Due genitori guardano il loro bambino dormire. Il bambino sogna e i genitori sono felici della sua pace. All'improvviso irrompe nella stanza silenziosa del bambino, quel mondo esteriore fatto di furore e rabbia: un gruppo di vicini inseguiti arriva di corsa, un violinista sanguinante, stupito e ferito, cade in terra e agonizza; un comandante arresta tutti. Con lui arriva la sua amante. Il violinista si lamenta, il comandante lo uccide. Momenti tragici e di pure follia. La guerra trascina il bambino e sua madre nella disperata corsa verso la salvezza. Un esodo, un viaggio: ad ogni tappa la stessa domanda: "come sopravvivere, e per cosa? A che prezzo?"

Per trattare questi temi tragici Levin non rinuncia nè all'humor graffiante nè alla fantasia. Scene comiche insieme a riconoscibili eventi della storia del XX secolo ci pongono un solo interrogativo: "Ma è il mondo, questo, o un incubo sul Mondo?" Quest'opera, strana e potente, oscilla tra l'onirico e una lucidità senza alcuna pietà. Si racconta della fuga nell'ignoto, del viaggio verso una terra lontana per fuggire da un passato minaccioso e trovare un futuro sicuro e confortante.

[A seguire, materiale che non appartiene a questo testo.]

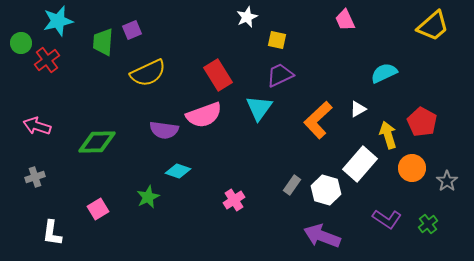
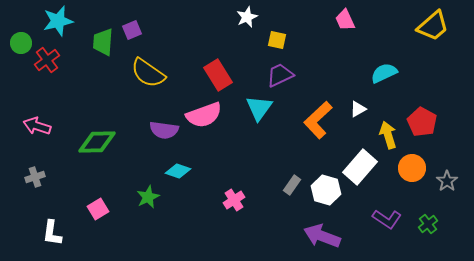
yellow semicircle: rotated 60 degrees clockwise
white rectangle: moved 3 px down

Il bambino sogna affronta la morte e la disperazione che sgretolano il mondo infantile dell'innocenza, ma parla anche di speranza e di un futuro migliore.

Afrodita Compagnia. È un progetto teatrale in cui si incontrano le esperienze umane, artistiche, e interculturali di tante persone ispirate dalla visione creativa di Claudia Della Seta. Si e? costituita ufficialmente nel 2005 ma nasce artisticamente nel 2003 come estensione femminile del Teatro Arabo Ebraico di Jaffa – Tel Aviv –, dove cresce promuovendo l'incontro, il dialogo e la collaborazione tra due etnie in guerra. Un'esperienza e una vocazione multietnica trapiantata anche in Italia per creare attraverso il teatro opportunita? di integrazione e di mediazione sociale, culturale e linguistica.

Debutta a Roma nel 2003 al Festival Enzimi con La casa degli spiriti, riduzione teatrale dall'omonimo romanzo di Isabel Allende, regia Claudia Della Seta e Glenda Sevald. Il suo lavoro prosegue in un lungo progetto insieme ai migranti del Centro Enea di Roma e in una permanenza stabile presso le Chiese Abusive Musicali dei clandestini a Tel Aviv, esperienza, quest'ultima, dalla quale ha avuto origine lo spettacolo teatrale Alice. Lost and Found, che ha debuttato il 6 agosto 2011 al Teatro Arabo Ebraico di Jaffa – Tel Aviv.

Nel 2007 la compagnia incontrò Mohammad Alimalouf e Azizallah Haidari al centro Enea per i Rifugiati Politici. Erano appena arrivati dal Kurdistan e dall'Afghanistan. Da quel giorno Mohammad e Azizallah fanno parte della compagnia teatrale. Afrodita compagnia ama coinvolgere nei suoi progetti attori professionisti e star – Isabel Allende, Erri De Luca, Anita Diamant, e musicisti emergenti come MC Karolina o Mira Awad – con attori non professionisti, gli invisibili della societa?.